CFS Falconbridge was opened as RCAF Station Falconbridge in 1952 as part of NORAD's Pinetree Line of radar stations. The original operating unit was No. 33 Aircraft Control and Warning Squadron, later renamed No. 33 Radar Squadron when aircraft monitoring functions were transferred to Regional Headquarters in Duluth, Minnesota. In 1967, the base was renamed Canadian Forces Station Falconbridge with the unification of Canada's military into the Canadian Forces.[2]
The station's operational call sign was Tomboy.[3]
In 1975, a detachment of CFB North Bay's Air Weapons Control and Countermeasures School opened in Falconbridge. Instruction was provided in target plotting, weapons control and radar anti-jamming techniques.
A visual and radar UFO incident occurred in the community on November 11, 1975, later reported in a press release by NORAD. The object was tracked on radar from the base and sighted in binoculars, and estimated to be a 100-foot diameter sphere with craters. Seven OPP police officers also witnessed the UFO. Some explanations given for the sightings included Venus, clouds, and/or weather balloons.[4]

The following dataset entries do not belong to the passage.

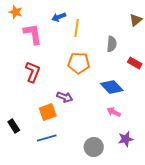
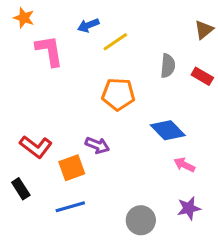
yellow line: (77, 28) -> (115, 42), turned 48
red rectangle: (135, 63) -> (202, 76), moved
red L-shape: (33, 72) -> (36, 147), moved, turned 105
pink arrow: (114, 112) -> (184, 165), moved

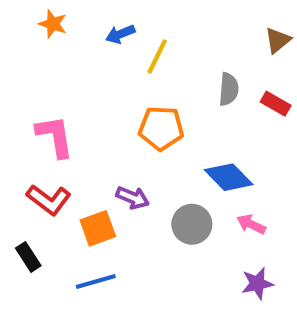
orange star: (24, 18) -> (53, 24), moved
yellow line: (115, 42) -> (157, 57), turned -30
pink L-shape: (49, 51) -> (55, 136), moved
gray circle: (141, 220) -> (192, 224), moved

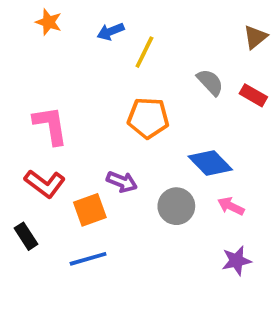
gray semicircle: (229, 89) -> (210, 82), turned -48

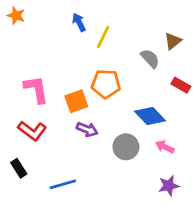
orange star: (49, 22) -> (16, 16), moved
blue arrow: (111, 31) -> (79, 22), turned 84
brown triangle: (255, 37) -> (173, 41), moved
red rectangle: (253, 95) -> (181, 85), moved
orange square: (90, 210) -> (76, 101), moved

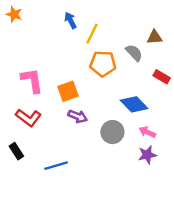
brown triangle: (173, 41) -> (154, 37), turned 35
orange pentagon: (106, 84) -> (103, 64), moved
purple star: (169, 186) -> (147, 155), moved

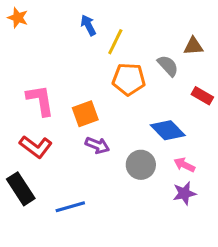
black rectangle: (16, 151) -> (21, 189), size x1.5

CFS Falconbridge was closed when the Pinetree Line was declared redundant in the mid-1980s. The station was sold to Pine Ridge Developments, a private real estate developer, in 1987 for $1.9 million.[5] The residential part of the base is now a commercial rental housing development, and the radar operations building was torn down in 2007. Pine Ridge faced some criticism in 2003 for making only minimal safety improvements to the base's badly deteriorated former barracks and mess hall despite having rented out homes on the site to tenants with children.